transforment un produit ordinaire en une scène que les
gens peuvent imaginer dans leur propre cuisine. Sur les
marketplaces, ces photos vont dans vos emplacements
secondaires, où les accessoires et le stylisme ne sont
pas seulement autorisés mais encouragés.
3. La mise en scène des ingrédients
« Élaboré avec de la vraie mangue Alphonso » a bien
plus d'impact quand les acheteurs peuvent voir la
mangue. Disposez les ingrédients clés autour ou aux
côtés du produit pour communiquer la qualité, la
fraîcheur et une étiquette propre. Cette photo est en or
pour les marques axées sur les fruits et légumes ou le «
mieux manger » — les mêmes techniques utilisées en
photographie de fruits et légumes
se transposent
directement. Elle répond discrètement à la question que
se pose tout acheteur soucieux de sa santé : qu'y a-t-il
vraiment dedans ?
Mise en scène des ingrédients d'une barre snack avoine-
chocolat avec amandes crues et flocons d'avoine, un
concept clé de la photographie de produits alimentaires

..........

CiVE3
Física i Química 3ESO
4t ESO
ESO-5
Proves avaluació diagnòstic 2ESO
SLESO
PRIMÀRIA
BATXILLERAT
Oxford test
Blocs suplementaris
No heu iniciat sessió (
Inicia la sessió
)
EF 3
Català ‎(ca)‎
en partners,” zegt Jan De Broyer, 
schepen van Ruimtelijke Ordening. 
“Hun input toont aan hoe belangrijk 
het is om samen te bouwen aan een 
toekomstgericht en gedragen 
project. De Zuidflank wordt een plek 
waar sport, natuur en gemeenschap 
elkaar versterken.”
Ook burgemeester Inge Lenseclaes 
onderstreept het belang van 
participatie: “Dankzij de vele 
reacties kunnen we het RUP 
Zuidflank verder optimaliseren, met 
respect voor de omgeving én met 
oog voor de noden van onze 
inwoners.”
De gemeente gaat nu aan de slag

..........

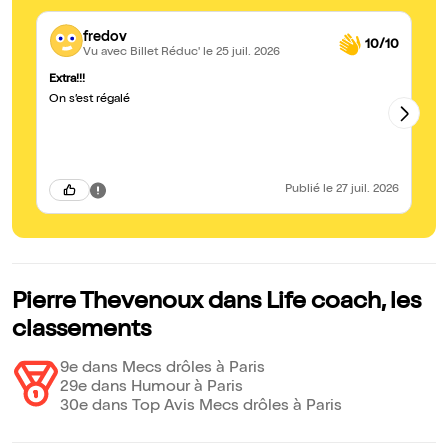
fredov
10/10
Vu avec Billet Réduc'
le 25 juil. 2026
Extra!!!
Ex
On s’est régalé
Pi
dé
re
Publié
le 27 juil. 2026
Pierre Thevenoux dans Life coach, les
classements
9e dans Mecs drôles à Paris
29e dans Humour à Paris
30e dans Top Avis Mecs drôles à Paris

..........

*What the task requires*. Among the entries above, find the line with "Proves avaluació diagnòstic 2ESO" and the line with "De gemeente gaat nu aan de slag"; give again exactly these two lines and all lines between them.

*Solution to this problem*.
Proves avaluació diagnòstic 2ESO
SLESO
PRIMÀRIA
BATXILLERAT
Oxford test
Blocs suplementaris
No heu iniciat sessió (
Inicia la sessió
)
EF 3
Català ‎(ca)‎
en partners,” zegt Jan De Broyer, 
schepen van Ruimtelijke Ordening. 
“Hun input toont aan hoe belangrijk 
het is om samen te bouwen aan een 
toekomstgericht en gedragen 
project. De Zuidflank wordt een plek 
waar sport, natuur en gemeenschap 
elkaar versterken.”
Ook burgemeester Inge Lenseclaes 
onderstreept het belang van 
participatie: “Dankzij de vele 
reacties kunnen we het RUP 
Zuidflank verder optimaliseren, met 
respect voor de omgeving én met 
oog voor de noden van onze 
inwoners.”
De gemeente gaat nu aan de slag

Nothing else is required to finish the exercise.